Defence Minister Jason Kenney argued Canada has a moral obligation to defend against genocide and ethnic cleansing, describing the Islamic State as “the common enemy of humankind.”

“It is hard for some, perhaps with the enlightened Western paradigm, to grasp the nature of this organization, because it is profoundly irrational in its entire ideology, in its motivations and in its actions,” Kenney said. “This is an organization that is motivated by a dystopian vision of imposing, through violence, a caliphate: the idea of a theocracy grounded in a particularly violent iteration of seventh-century Sharia law.”

The motion was opposed by the New Democrats and the Liberals. The New Democrats opposed military intervention, but support beefing up Canada’s humanitarian aid; the Liberals support training Iraqi troops, but insist Canada’s military must be engaged in non-combat missions.
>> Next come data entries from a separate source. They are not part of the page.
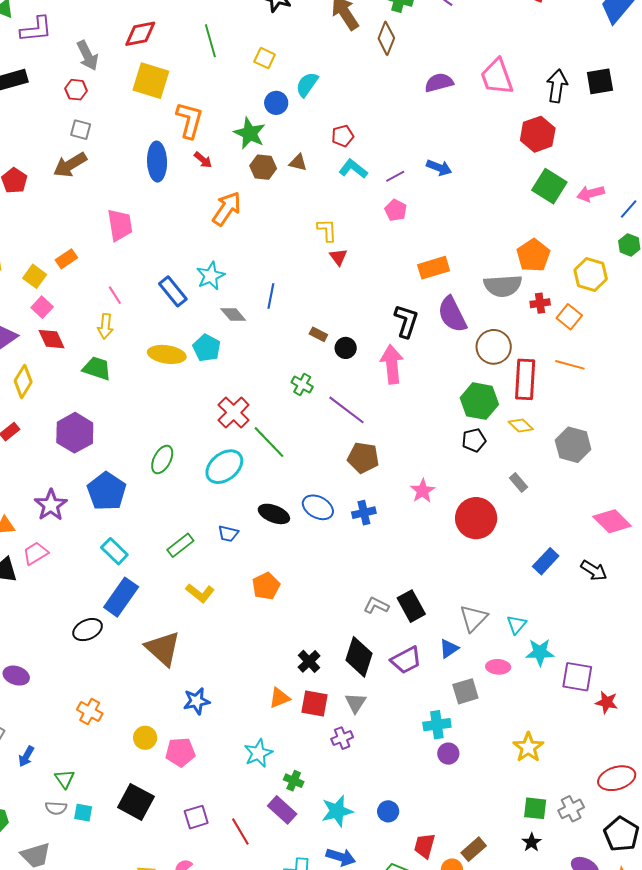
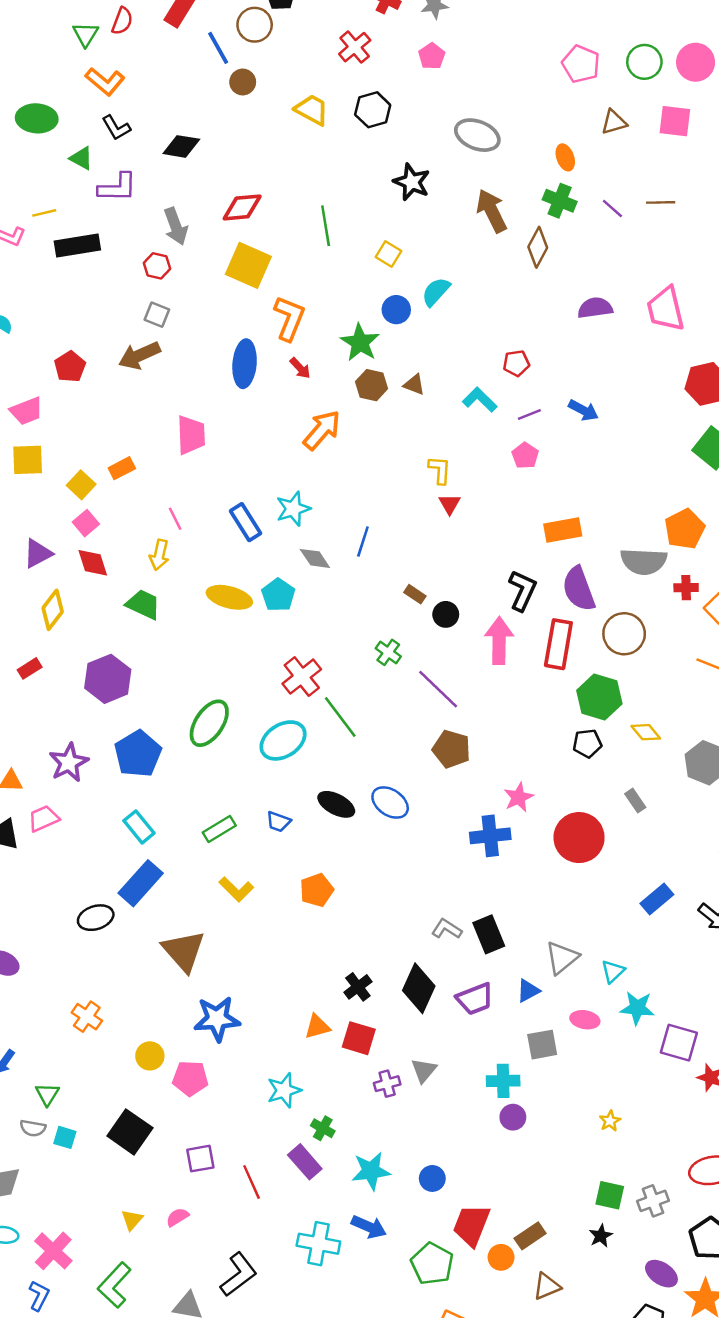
red pentagon: (343, 136) -> (516, 363), moved
red rectangle: (525, 379) -> (558, 644), moved
green ellipse: (162, 459) -> (209, 723), size x1.4
blue cross: (364, 513) -> (490, 836), moved, size x1.4
blue star: (197, 701) -> (217, 1019), size x1.4
gray triangle: (356, 703) -> (424, 1070), moved
yellow star: (528, 747) -> (610, 1121), size x0.6
red trapezoid: (425, 846) -> (471, 1225), size x1.4

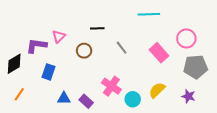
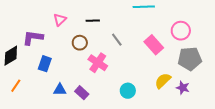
pink triangle: (59, 36) -> (60, 20), moved
pink cross: (111, 86) -> (98, 63), moved
yellow semicircle: (157, 90) -> (163, 81), moved

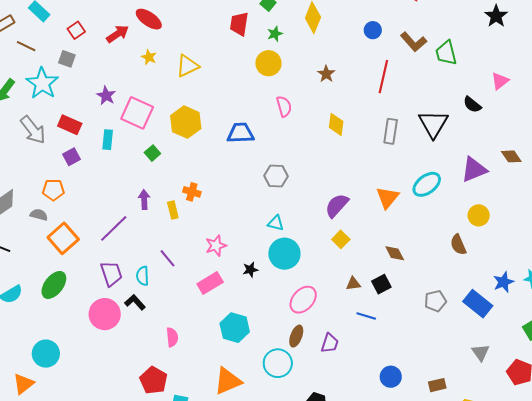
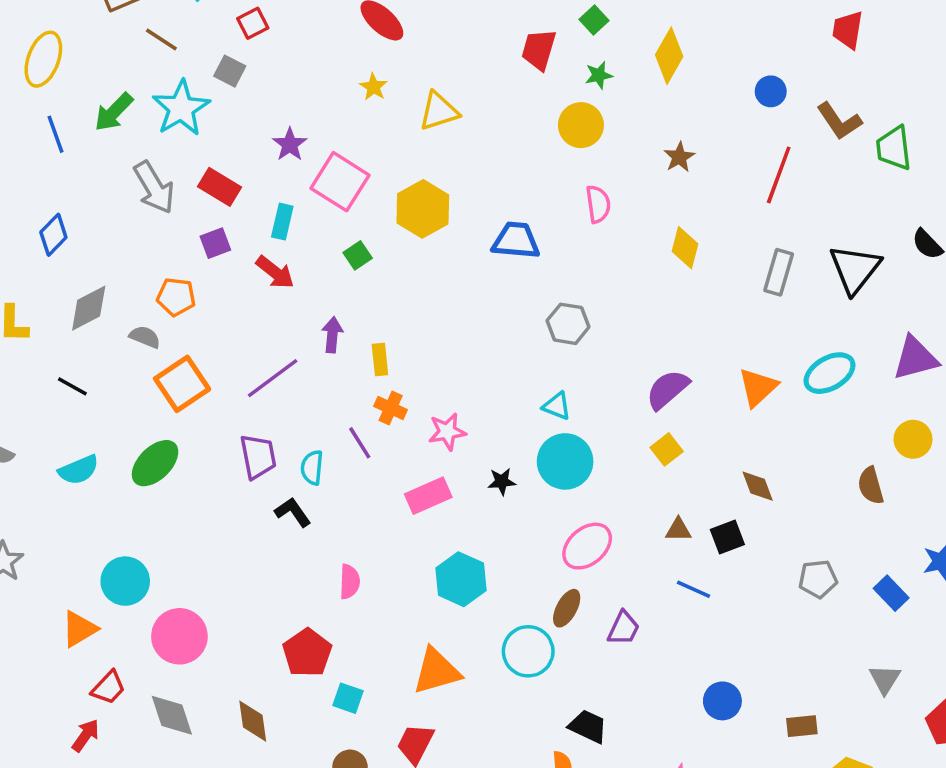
red arrow: (118, 34) -> (275, 272), moved, turned 65
orange cross: (192, 192) -> (391, 408), moved
blue rectangle: (478, 304) -> (891, 593), size x0.7
pink circle: (105, 314) -> (179, 636), moved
Appointed bishop by Pope Francis in 2014, Shalata said that taking a stand against the Islamic State and continuing to degrade its capabilities “will be beneficial to Canada.” In addition, action “will show the whole world Canada is thinking about defenceless people,” said the Iraqi-born bishop.
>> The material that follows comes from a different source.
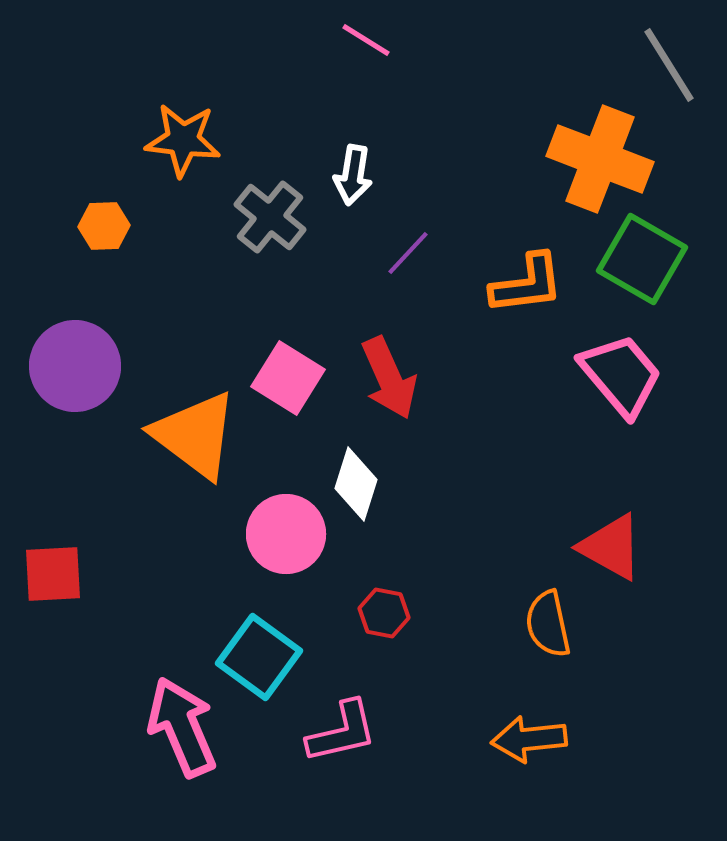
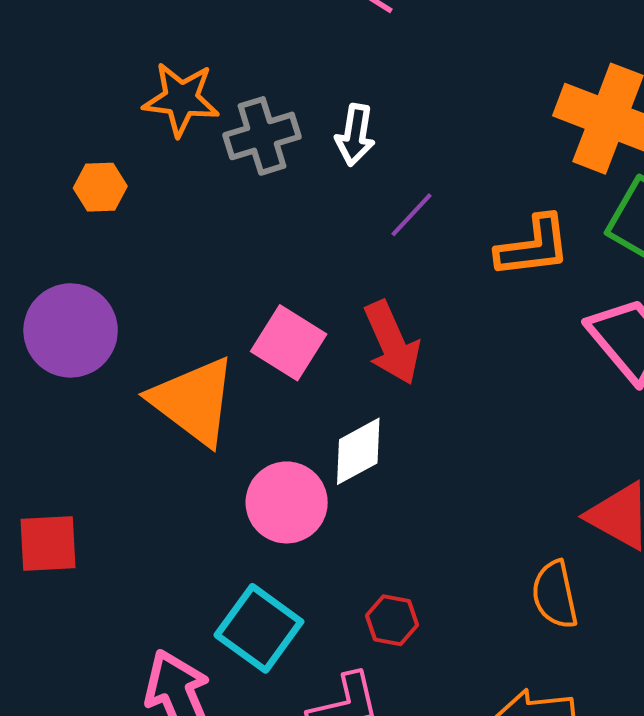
gray cross: (270, 217) -> (262, 136), moved, turned 34
white diamond: (356, 484) -> (358, 451), turned 44
red hexagon: (384, 613) -> (392, 620), moved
Shaleta said the Islamic State started in Syria and diminishing its capabilities means “it is necessary to follow them where they are.”

“These guys are not behaving as human beings,” he said. Their barbaric behaviour “shows no respect for international law,” and they exhibit “no compassion in their hearts at all.”

The bishop said Iraq and Syria are “just names” on the maps, and neither country has a real government, just warring militias and “no one is there to take control.” The Islamic State “can cross the border any time they want,” he said.

Carl Hetu, national secretary for the Catholic Near East Welfare Association, Canada, stressed the need for a peace plan.

“I think everybody knows in the Middle East and in the world (the Islamic State) needs to be stopped and punished for its crimes,” Hetu said CNEWA. “At the bottom of it all, peace is what’s needed.”